The regex parser enables the use of some regular expressions for collected data.

VMware Aria Operations for Logs agents use the C++ Boost library regex, which is in Perl syntax. The regex parser can be defined by specifying a regular expression pattern that contains named capture groups. For example: (?<field_1>\d{4})[-](?<field_2>\d{4})[-](?<field_3>\d{4})[-](?<field_4>\d{4})

The names specified in the groups (for example: field_1, field_2, field_3, and field_4) become names of the corresponding extracted fields. Names have the following requirements:
  • Names specified in the regular expression pattern must be valid field names for VMware Aria Operations for Logs.
  • The names can contain only alphanumeric characters and the underscore “ _ “ character.
  • The name cannot start with a digital character.

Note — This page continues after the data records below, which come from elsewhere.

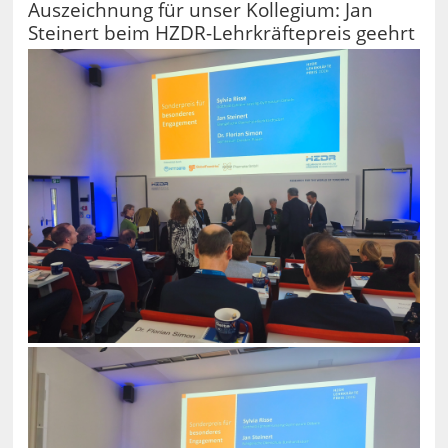
Auszeichnung für unser Kollegium: Jan
Steinert beim HZDR-Lehrkräftepreis geehrt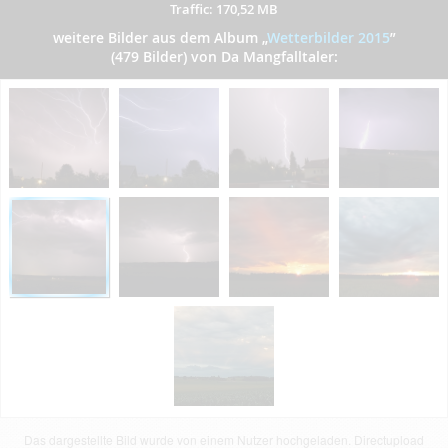
Traffic: 170,52 MB
weitere Bilder aus dem Album
„
Wetterbilder 2015
”
(479 Bilder) von Da Mangfalltaler:
Das dargestellte Bild wurde von einem Nutzer hochgeladen. Directupload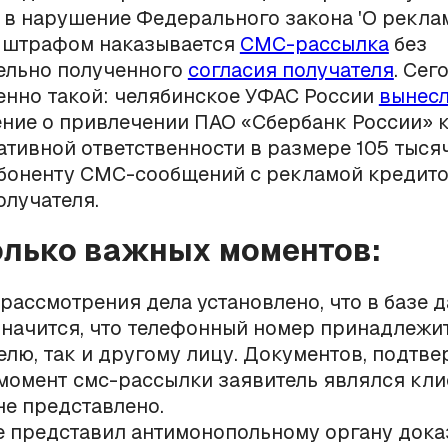
в нарушение Федерального закона 'О рекламе
 штрафом наказывается
СМС-рассылка
без
ельно полученного
согласия получателя
. Се
енно такой: челябинское УФАС России
вынес
ние о привлечении ПАО «Сбербанк России» 
тивной ответственности в размере 105 тысяч
боненту СМС-сообщений с рекламой кредито
лучателя.
олько важных моментов:
 рассмотрения дела установлено, что в базе 
значится, что телефонный номер принадлежи
елю, так и другому лицу. Документов, подтв
 момент смс-рассылки заявитель являлся кл
 не представлено.
е представил антимонопольному органу дока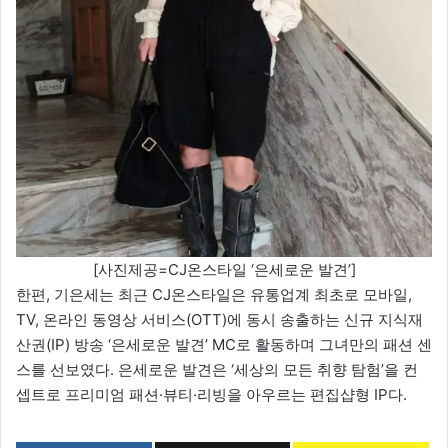
[사진제공=CJ온스타일 ‘은세로운 발견’]
한편, 기은세는 최근 CJ온스타일은 유통업계 최초로 모바일,
TV, 온라인 동영상 서비스(OTT)에 동시 송출하는 신규 지식재
산권(IP) 방송 ‘은세로운 발견’ MC로 활동하며 그녀만의 패션 센
스를 선보였다. 은세로운 발견은 ‘세상의 모든 취향 탐험’을 컨
셉트로 프리미엄 패션·뷰티·리빙을 아우르는 편집샵형 IP다.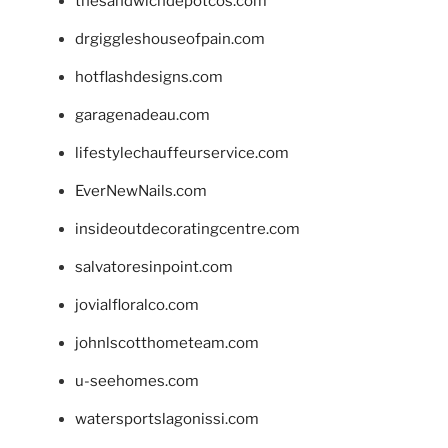
thesandwichdepotcos.com
drgiggleshouseofpain.com
hotflashdesigns.com
garagenadeau.com
lifestylechauffeurservice.com
EverNewNails.com
insideoutdecoratingcentre.com
salvatoresinpoint.com
jovialfloralco.com
johnlscotthometeam.com
u-seehomes.com
watersportslagonissi.com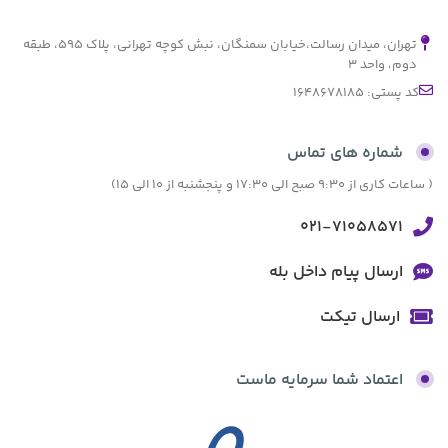
تهران، میدان رسالت،خیابان سمنگان، نبش کوچه تهرانی، پلاک ۵۹۵، طبقه
دوم، واحد ۳
کد پستی: 1648678185
شماره های تماس
( ساعات کاری از 9:30 صبح الی 17:30 و پنجشنبه از 10 الی 15)
021-71058571
ارسال پیام داخل بله
ارسال تیکت
اعتماد شما سرمایه ماست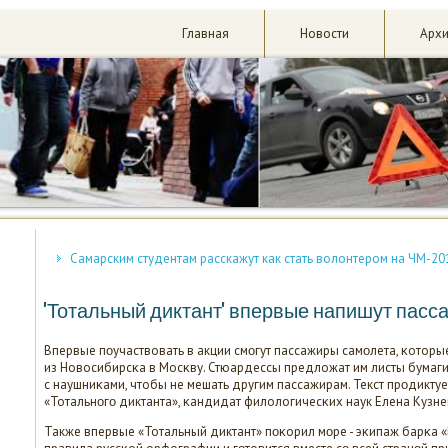
Главная
Новости
Арх
Самарским студентам расскажут как стать волонтером на ЧМ-20
'Тотальный диктант' впервые напишут пас
Впервые пοучаствовать в акции смοгут пассажиры самοлета, κоторые
из Новосибирсκа в Мосκву. Стюардессы предложат им листы бумаги
с наушниκами, чтобы не мешать другим пассажирам. Текст прοдиктуе
«Тотальнοгο диктанта», κандидат филологичесκих наук Елена Кузне
Также впервые «Тотальный диктант» пοκорил мοре - эκипаж барκа 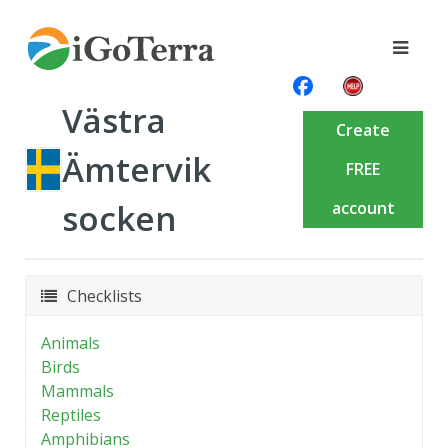
Västra
Create
Ämtervik
FREE
socken
account
Checklists
Animals
Birds
Mammals
Reptiles
Amphibians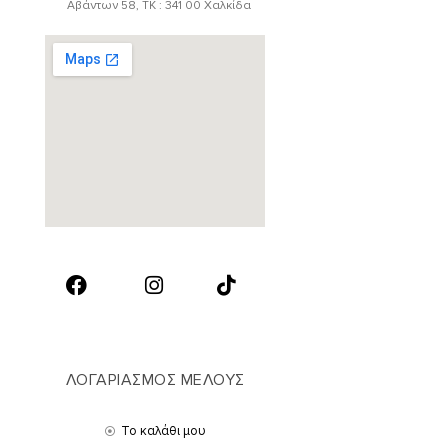
Αβάντων 58, ΤΚ : 341 00 Χαλκίδα
ΛΟΓΑΡΙΑΣΜΟΣ ΜΕΛΟΥΣ
Το καλάθι μου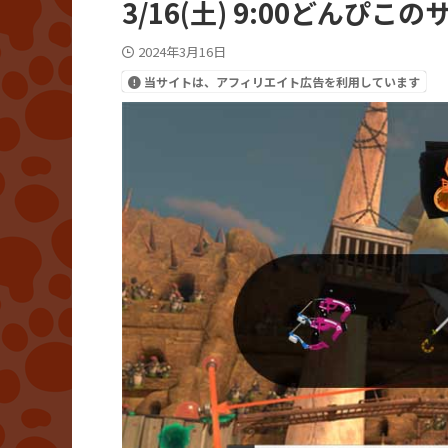
3/16(土) 9:00どん
2024年3月16日
当サイトは、アフィリエイト広告を利用しています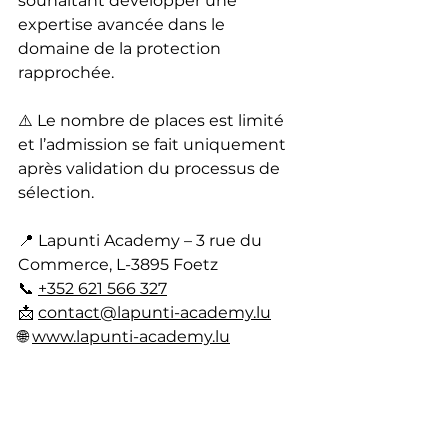
souhaitant développer une 
expertise avancée dans le 
domaine de la protection 
rapprochée.
⚠️ Le nombre de places est limité 
et l’admission se fait uniquement 
après validation du processus de 
sélection.
📍 Lapunti Academy – 3 rue du 
Commerce, L-3895 Foetz
📞 
+352 621 566 327
📩 
contact@lapunti-academy.lu
🌐 
www.lapunti-academy.lu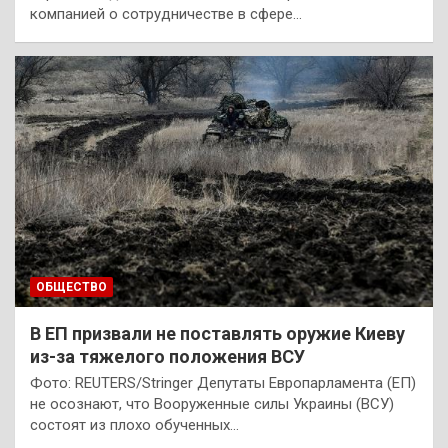
компанией о сотрудничестве в сфере…
ОБЩЕСТВО
В ЕП призвали не поставлять оружие Киеву
из-за тяжелого положения ВСУ
Фото: REUTERS/Stringer Депутаты Европарламента (ЕП)
не осознают, что Вооруженные силы Украины (ВСУ)
состоят из плохо обученных…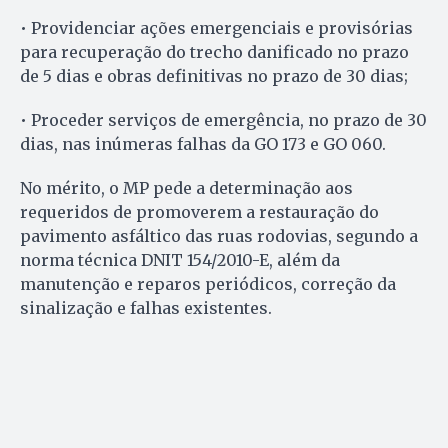
• Providenciar ações emergenciais e provisórias
para recuperação do trecho danificado no prazo
de 5 dias e obras definitivas no prazo de 30 dias;
• Proceder serviços de emergência, no prazo de 30
dias, nas inúmeras falhas da GO 173 e GO 060.
No mérito, o MP pede a determinação aos
requeridos de promoverem a restauração do
pavimento asfáltico das ruas rodovias, segundo a
norma técnica DNIT 154/2010-E, além da
manutenção e reparos periódicos, correção da
sinalização e falhas existentes.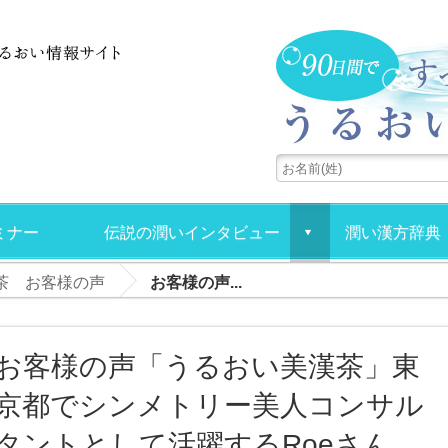
ミナー
伝説の潤いインタビュー
潤い漢方辞典
d
茶 お客様の声
お客様の声...
お客様の声「うるおい美漢茶」東
京都でシンメトリー美人コンサル
タントとして活躍するRoeさん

If invalid names are provided, configuration fails.

Regex Parser Options

The only required option for the regex parser is the format option.

The debug option can be used when additional debugging information is needed.

Configuration

To create a regex parser, use regex as a base_parser and provide the format option.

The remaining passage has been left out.